I am pretty stuck on the next parts though.
Let us generalize the construction above by proving the following lemma
We prove this the same way as you did earlier, by using a straightline homotopy and normalizing. Explicitly this is given by $$x \mapsto \frac{(1-t)f(x) + tg(x)}{||(1-t)f(x) + tg(x)||}$$ Note that this works because $f(x)$ is never equal to $-g(x)$.
If we let $f,g$ be an aribtrary $f$ and the antipodal map (which we will denote $r$), then using this lemma shows that $f \sim r$ if $f$ has no fixed point, which is what you did.

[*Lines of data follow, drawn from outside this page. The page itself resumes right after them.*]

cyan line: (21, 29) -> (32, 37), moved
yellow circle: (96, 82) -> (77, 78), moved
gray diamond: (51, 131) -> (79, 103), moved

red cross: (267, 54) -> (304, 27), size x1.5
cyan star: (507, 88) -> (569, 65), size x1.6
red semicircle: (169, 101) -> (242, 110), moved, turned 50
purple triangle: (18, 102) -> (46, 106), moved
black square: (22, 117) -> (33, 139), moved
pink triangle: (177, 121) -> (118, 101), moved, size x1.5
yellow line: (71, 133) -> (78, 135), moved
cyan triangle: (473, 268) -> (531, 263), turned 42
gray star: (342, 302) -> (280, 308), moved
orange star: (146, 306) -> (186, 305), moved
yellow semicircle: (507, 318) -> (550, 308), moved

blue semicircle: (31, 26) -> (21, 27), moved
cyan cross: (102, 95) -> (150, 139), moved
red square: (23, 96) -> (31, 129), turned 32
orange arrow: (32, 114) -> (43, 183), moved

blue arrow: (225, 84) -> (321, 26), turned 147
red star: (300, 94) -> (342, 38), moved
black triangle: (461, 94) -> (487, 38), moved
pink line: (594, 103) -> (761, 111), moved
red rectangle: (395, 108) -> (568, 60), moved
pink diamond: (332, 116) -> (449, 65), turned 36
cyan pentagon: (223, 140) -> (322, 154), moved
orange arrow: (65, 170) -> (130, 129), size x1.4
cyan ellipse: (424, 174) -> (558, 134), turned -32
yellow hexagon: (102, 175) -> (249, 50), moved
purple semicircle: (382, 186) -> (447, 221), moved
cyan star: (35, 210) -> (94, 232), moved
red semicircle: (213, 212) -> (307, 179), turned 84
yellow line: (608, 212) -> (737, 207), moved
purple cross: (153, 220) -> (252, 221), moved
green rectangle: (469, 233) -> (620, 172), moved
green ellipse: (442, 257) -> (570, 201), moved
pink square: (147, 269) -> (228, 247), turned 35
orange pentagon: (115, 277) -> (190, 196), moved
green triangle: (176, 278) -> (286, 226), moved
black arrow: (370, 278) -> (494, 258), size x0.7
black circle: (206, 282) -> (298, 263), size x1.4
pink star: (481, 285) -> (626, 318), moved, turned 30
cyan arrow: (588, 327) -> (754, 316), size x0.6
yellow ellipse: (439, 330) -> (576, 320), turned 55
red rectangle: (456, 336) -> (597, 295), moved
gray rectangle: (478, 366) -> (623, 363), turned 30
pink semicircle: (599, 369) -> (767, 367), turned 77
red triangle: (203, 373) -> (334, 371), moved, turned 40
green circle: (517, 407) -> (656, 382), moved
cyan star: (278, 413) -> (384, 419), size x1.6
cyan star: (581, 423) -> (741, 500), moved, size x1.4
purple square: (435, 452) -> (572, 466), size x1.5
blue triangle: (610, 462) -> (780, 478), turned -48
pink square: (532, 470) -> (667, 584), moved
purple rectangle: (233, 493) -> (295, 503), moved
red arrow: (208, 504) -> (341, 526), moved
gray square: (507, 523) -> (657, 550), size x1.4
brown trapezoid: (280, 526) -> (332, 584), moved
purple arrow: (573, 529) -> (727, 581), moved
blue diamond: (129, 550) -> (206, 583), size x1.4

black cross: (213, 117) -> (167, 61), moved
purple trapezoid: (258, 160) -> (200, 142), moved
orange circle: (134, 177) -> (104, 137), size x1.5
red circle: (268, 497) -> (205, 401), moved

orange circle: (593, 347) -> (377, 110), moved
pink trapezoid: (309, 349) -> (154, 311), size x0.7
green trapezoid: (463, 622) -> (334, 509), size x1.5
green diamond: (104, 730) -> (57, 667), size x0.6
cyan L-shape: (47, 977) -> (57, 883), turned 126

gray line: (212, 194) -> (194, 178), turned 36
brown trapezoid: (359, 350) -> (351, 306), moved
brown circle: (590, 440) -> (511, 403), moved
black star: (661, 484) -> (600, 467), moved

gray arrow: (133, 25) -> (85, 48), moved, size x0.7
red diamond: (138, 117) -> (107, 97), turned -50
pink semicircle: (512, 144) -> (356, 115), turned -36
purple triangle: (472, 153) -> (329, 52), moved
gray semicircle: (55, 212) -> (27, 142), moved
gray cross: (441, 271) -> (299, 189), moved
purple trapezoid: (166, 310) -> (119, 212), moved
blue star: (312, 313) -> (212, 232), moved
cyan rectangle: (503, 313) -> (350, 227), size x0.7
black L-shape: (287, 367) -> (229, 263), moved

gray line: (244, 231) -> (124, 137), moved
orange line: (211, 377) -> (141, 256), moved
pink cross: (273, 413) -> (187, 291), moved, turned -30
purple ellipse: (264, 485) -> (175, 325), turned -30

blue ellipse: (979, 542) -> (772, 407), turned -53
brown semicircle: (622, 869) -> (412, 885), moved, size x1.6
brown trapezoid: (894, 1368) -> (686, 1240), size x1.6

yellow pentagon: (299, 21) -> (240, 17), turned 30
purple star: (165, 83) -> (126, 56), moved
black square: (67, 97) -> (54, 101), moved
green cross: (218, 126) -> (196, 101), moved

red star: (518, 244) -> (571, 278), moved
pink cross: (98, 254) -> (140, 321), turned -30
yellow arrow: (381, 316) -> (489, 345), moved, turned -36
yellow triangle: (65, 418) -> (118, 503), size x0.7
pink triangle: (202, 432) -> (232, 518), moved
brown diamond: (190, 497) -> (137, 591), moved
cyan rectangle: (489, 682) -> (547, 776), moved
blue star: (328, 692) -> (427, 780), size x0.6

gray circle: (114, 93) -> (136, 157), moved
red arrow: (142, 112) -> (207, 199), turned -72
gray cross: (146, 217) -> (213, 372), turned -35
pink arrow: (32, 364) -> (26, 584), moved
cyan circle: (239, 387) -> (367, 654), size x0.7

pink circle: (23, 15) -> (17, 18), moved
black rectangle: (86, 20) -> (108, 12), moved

Now let us use the lemma with $f$ an arbitrary $f$ and $g = id_{S^n}$. Then the lemma reads that $f \sim g$ if $f(x) \neq -id_{S^n}(x)$ i.e. $f(x) \neq r(x)$ for all x. In other words, if $f$ has no antipodes, then $f$ is homotopic to the identity.
So, let us assume that we have a map $f$ that has no fixed point. So $f$ is homotopic to the antipodal map. But $f$ also has no antipodes so $f$ is homotopic to the identity. We are told that these two maps are not homotopic for even $n$, so this is a contradiction. So $f$ has to have either a fixed point or an antipode.
Lastly, let us exhibit such a map for odd $n$. Consider $S^n \subset \mathbb{R}^{n+1}$. If $n = 2k+1$ then the map $(x_0, x_1,...,x_{2k+1}) \mapsto (x_1,-x_0,...,x_{2k+1},-x_{2k})$ is a map with no fixed points and no antipodes.
The justification about why the above map has no antipodes or fixed points is a little geometric. If you let $v(x)$ denote the above map, then $x \cdot v(x) = 0$ so $v(x)$ is always perpendicular to $x$. However, $x$ and $-x$ are parallel to $x$, so we know that $v$ has no fixed points or antipodes.